▸ **WHAT YOU NEED TO DO**: Wherever "Örneğin" appears in the records below, copy the line that holds it.

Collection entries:
┄┄┄┄┄┄

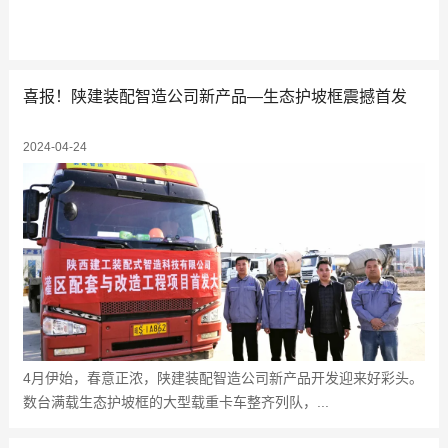
喜报！陕建装配智造公司新产品—生态护坡框震撼首发
2024-04-24
4月伊始，春意正浓，陕建装配智造公司新产品开发迎来好彩头。
数台满载生态护坡框的大型载重卡车整齐列队，...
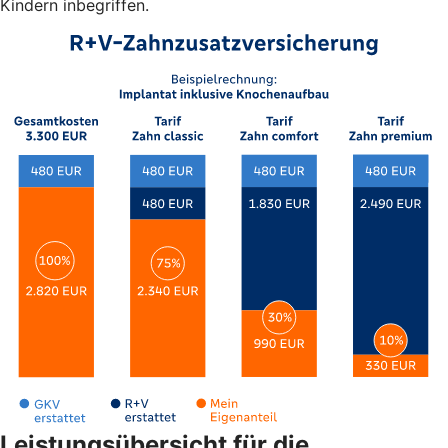
Kindern inbegriffen.
Leistungsübersicht für die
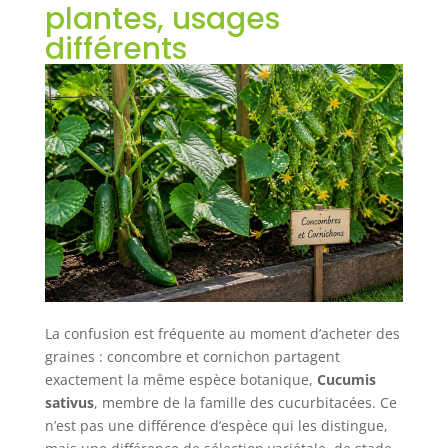
plantes, usages
différents
La confusion est fréquente au moment d’acheter des
graines : concombre et cornichon partagent
exactement la même espèce botanique,
Cucumis
sativus
, membre de la famille des cucurbitacées. Ce
n’est pas une différence d’espèce qui les distingue,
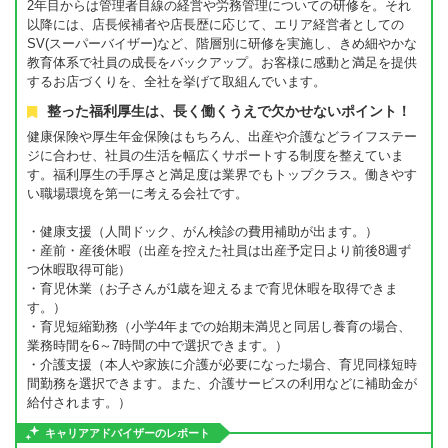
2年目からは管理者目線の経営や労務管理についての研修を。それ
以降には、店長候補者や店長歴に応じて、エリア経営者としての
SV(スーパーバイザー)など、階層別に研修を実施し、きめ細やかな
教育体系で社員の成長をバックアップ。お客様に感動と満足を提供
するお店づくりを、全社を挙げて取組んでいます。
整った福利厚生は、長く働くうえで欠かせないポイント！
健康保険や厚生年金保険はもちろん、出産や介護などライフステー
ジに合わせ、社員の生活を幅広くサポートする制度を整えていま
す。福利厚生の手厚さと満足度は業界でもトップクラス。働きやす
い職場環境を第一に考える会社です。
・健康支援（人間ドック、がん検診の費用補助が出ます。）
・産前・産後休暇（出産を控えた社員は出産予定日より前後8週ず
つ休暇取得可能）
・育児休業（お子さんが1歳を迎えるまで育児休暇を取得できま
す。）
・育児短縮勤務（小学4年までの始期未満児と同居し養育の場合、
業務時間を6～7時間の中で選択できます。）
・介護支援（本人や家族に介護が必要になった場合、育児同様短時
間勤務を選択できます。また、介護サービスの利用などに補助金が
給付されます。）
キャリアアドバイザーのレポート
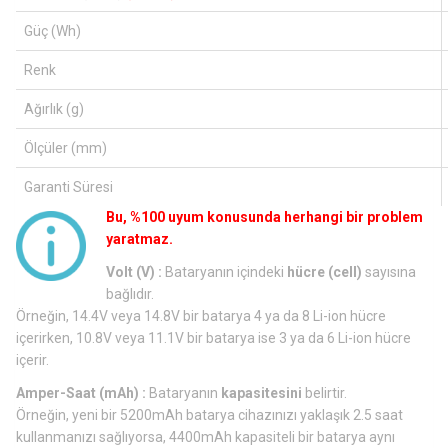
Güç (Wh)
Renk
Ağırlık (g)
Ölçüler (mm)
Garanti Süresi
Bu, %100 uyum konusunda herhangi bir problem
yaratmaz.
Volt (V) :
Bataryanın içindeki
hücre (cell)
sayısına
bağlıdır.
Örneğin, 14.4V veya 14.8V bir batarya 4 ya da 8 Li-ion hücre
içerirken, 10.8V veya 11.1V bir batarya ise 3 ya da 6 Li-ion hücre
içerir.
Amper-Saat (mAh) :
Bataryanın
kapasitesini
belirtir.
Örneğin, yeni bir 5200mAh batarya cihazınızı yaklaşık 2.5 saat
kullanmanızı sağlıyorsa, 4400mAh kapasiteli bir batarya aynı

┄┄┄┄┄┄

▸ **YOUR SOLUTION**:
Örneğin, 14.4V veya 14.8V bir batarya 4 ya da 8 Li-ion hücre
Örneğin, yeni bir 5200mAh batarya cihazınızı yaklaşık 2.5 saat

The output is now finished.